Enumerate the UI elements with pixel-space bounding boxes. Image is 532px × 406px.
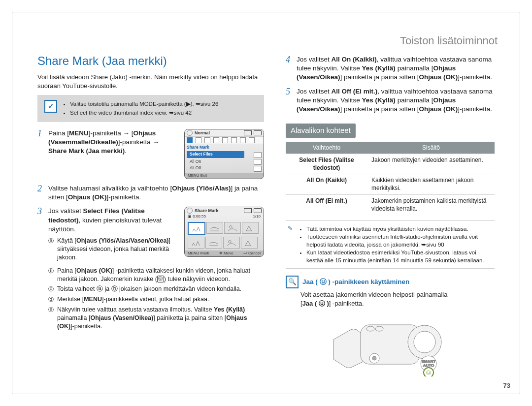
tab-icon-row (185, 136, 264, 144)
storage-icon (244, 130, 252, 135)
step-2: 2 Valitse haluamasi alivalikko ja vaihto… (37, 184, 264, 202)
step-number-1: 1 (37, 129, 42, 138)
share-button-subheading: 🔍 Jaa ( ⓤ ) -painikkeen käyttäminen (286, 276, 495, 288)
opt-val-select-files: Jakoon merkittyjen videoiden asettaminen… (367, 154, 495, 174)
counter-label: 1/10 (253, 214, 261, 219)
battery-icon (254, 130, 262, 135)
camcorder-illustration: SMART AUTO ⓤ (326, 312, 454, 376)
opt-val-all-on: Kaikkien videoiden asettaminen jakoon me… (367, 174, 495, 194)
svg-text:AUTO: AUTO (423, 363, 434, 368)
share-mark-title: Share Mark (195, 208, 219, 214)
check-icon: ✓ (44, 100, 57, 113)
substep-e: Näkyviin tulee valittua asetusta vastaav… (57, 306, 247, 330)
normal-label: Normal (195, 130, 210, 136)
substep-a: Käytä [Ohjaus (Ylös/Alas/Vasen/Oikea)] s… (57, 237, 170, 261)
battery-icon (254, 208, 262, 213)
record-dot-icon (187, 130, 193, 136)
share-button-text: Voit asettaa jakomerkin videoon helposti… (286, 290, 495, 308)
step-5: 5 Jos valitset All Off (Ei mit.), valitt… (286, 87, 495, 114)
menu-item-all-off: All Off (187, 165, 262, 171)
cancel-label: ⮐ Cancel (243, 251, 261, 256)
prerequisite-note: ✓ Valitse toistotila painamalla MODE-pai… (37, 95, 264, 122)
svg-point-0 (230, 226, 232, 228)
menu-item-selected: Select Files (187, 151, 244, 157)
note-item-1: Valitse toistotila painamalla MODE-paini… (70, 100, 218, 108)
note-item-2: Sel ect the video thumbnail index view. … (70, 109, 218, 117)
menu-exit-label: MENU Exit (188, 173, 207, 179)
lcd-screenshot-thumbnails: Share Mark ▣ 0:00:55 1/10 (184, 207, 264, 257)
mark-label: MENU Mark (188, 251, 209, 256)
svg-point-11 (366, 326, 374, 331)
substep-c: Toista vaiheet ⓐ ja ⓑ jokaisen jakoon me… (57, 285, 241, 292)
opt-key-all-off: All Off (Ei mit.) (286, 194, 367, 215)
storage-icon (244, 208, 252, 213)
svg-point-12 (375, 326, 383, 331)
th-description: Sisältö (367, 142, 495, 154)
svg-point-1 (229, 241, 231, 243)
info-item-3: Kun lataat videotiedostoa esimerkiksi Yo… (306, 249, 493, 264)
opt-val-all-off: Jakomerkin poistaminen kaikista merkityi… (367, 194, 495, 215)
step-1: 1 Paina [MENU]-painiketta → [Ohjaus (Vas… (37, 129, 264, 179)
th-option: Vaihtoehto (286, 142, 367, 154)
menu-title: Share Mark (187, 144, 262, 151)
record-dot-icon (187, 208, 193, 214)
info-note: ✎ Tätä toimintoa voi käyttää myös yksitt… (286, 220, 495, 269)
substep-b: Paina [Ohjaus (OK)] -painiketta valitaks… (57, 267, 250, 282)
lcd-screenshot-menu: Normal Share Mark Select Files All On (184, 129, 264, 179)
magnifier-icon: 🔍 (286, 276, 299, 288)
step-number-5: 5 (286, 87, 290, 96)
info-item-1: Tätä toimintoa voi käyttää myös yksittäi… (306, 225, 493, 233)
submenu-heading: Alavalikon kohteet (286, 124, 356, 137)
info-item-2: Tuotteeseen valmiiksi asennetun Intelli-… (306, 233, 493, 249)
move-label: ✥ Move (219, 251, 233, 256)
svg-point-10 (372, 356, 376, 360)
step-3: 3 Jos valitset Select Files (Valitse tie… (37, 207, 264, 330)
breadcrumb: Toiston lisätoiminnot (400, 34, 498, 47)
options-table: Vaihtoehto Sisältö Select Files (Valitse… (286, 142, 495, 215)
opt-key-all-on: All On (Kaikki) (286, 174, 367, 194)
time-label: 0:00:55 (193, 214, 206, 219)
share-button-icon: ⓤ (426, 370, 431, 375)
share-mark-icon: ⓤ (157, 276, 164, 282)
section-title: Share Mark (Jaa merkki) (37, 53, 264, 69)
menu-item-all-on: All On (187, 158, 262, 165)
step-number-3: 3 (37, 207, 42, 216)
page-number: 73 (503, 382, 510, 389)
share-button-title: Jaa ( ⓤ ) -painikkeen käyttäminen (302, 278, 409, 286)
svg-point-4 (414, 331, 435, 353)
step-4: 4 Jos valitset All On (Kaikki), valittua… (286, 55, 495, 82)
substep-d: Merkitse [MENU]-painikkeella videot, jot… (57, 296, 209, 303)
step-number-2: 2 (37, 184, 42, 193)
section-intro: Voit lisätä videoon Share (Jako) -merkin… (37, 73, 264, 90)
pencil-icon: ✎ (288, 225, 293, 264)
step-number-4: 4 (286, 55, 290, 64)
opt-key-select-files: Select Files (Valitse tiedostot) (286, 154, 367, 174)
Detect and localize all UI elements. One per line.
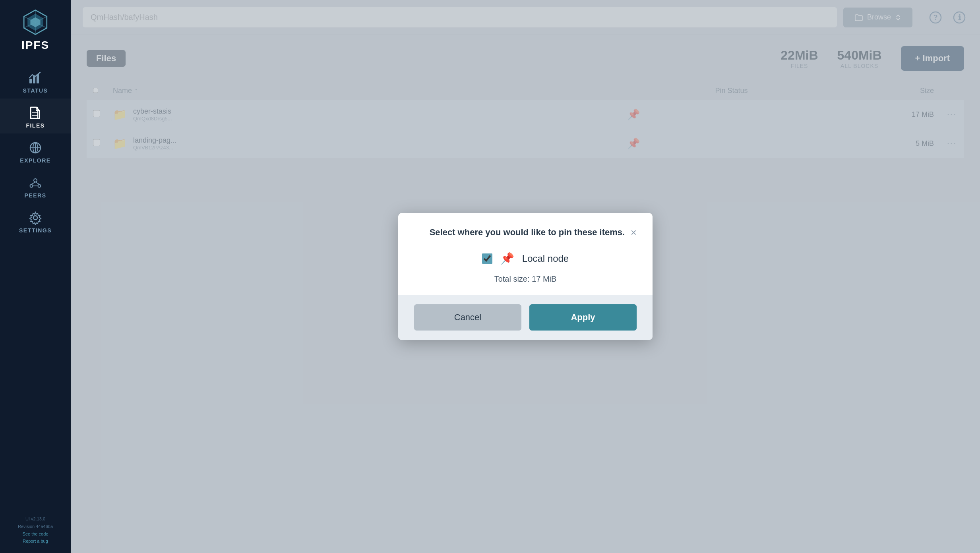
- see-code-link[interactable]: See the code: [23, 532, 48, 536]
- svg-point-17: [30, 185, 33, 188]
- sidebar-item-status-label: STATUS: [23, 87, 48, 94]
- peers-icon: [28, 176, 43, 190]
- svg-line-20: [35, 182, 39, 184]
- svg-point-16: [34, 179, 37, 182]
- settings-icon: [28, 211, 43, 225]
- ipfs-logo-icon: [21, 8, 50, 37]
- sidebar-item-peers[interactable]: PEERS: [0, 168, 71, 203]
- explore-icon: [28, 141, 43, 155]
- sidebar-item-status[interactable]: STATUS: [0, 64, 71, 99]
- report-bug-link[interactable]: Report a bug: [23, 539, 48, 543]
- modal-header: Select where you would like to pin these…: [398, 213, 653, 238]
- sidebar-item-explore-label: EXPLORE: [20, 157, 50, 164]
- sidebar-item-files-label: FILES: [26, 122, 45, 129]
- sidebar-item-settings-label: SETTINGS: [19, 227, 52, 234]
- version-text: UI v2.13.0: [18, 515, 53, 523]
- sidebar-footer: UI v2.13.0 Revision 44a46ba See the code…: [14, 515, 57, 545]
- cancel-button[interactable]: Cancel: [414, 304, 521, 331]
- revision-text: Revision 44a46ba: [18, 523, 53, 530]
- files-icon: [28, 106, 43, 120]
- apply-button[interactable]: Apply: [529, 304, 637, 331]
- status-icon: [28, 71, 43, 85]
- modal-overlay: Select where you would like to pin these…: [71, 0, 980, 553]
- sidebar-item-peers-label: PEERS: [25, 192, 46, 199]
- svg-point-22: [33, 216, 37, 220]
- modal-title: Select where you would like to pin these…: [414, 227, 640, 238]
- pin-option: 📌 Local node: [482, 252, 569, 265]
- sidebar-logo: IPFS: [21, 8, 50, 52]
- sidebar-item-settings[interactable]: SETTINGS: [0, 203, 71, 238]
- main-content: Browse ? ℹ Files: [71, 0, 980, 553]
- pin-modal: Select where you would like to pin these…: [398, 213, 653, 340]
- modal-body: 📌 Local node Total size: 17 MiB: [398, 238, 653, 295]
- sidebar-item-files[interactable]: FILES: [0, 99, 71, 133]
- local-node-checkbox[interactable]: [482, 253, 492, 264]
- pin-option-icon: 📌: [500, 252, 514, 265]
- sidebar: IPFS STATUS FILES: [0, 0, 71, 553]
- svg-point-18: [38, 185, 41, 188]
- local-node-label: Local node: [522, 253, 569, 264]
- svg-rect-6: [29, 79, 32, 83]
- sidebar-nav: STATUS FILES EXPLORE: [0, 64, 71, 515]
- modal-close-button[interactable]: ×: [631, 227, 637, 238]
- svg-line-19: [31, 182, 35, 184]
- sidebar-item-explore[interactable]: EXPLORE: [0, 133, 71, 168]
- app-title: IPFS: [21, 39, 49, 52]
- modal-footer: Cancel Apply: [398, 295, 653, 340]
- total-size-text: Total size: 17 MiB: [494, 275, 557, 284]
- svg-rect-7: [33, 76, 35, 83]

_Your assignment:_ Search the listing above for lines containing "record", and copy them.

_Your solution:_
record-dot-icon (187, 130, 193, 136)
record-dot-icon (187, 208, 193, 214)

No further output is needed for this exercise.